Не было у Травина склонности к докладыванию. Оскорбился. Но никуда не денешься. Норовисто отогнул голову к плечу и объяснил буркающей скороговоркой, что заставило прийти в этот кабинет, куда раньше являлся только для подписки на государственный заем.
Замолкнул Травин не потому, что ему удалось довести до сознания Гиричева свой принцип, а потому, что начальник его не перебивал, следовательно, сдерживался, проникаясь собственным зловещим намерением.
Покосившись на Гиричева, Травин удивился: деспотичные глаза, от встречи с которыми взгляд невольно терял уверенность, увиливал, скрывался за ресницы, смотрели с бархатным сожалением.
— Рано ты родился, Евгений Петрович. При коммунизме твое убеждение будет правилом. Все без исключения сознательны. Пока что не так. И ты свежим примером подтвердил это. Ты и твой помощник ждали сознательно. В результате смена ничегонеделанья. Закон строго взыскивает за минутные опоздания. За смену симуляции я обязан отдать вас под суд.
— Сознательность подвести под симуляцию? Эх!..
— Непреднамеренная симуляция, но симуляция.
— Отдавай.
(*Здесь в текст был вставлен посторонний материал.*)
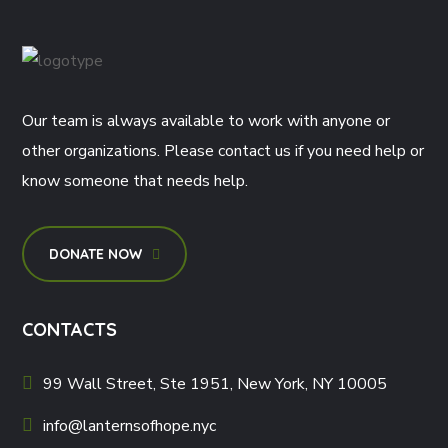
Our team is always available to work with anyone or
other organizations. Please contact us if you need help or
know someone that needs help.
DONATE NOW
CONTACTS
99 Wall Street, Ste 1951, New York, NY 10005
info@lanternsofhope.nyc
Загрозил.
— Философ, а ерепенишься, как вертухай. Преждевременно уповать на сознательность. Сделай глубокую зарубку под черепушкой. Твое сознательное обернулось преступлением против пролетарской дисциплины. Ты обязан был потребовать наряд. Ты не смел сидеть смену без труда. Насилием, железной требовательностью, безжалостным законом внедряется разумное поведение.
Травин потоптался в замешательстве на малиновой с зелеными полосами ковровой дорожке.
— Чеши теперь домой, претендент на взаимность.
— На взаимную сознательность.
Гиричев не отдал аккумуляторщиков под суд, зато распотешил на следующее утро участников рапорта, проводимого ежедневно, но распотешил так, что у электрощитовых, мастеров, начальников служб осталось на душе гнетущее чувство, будто лишь ему дано идеологически точно понимать сознательность и что никто из них не смеет доверчиво полагаться на взаимную сознательность.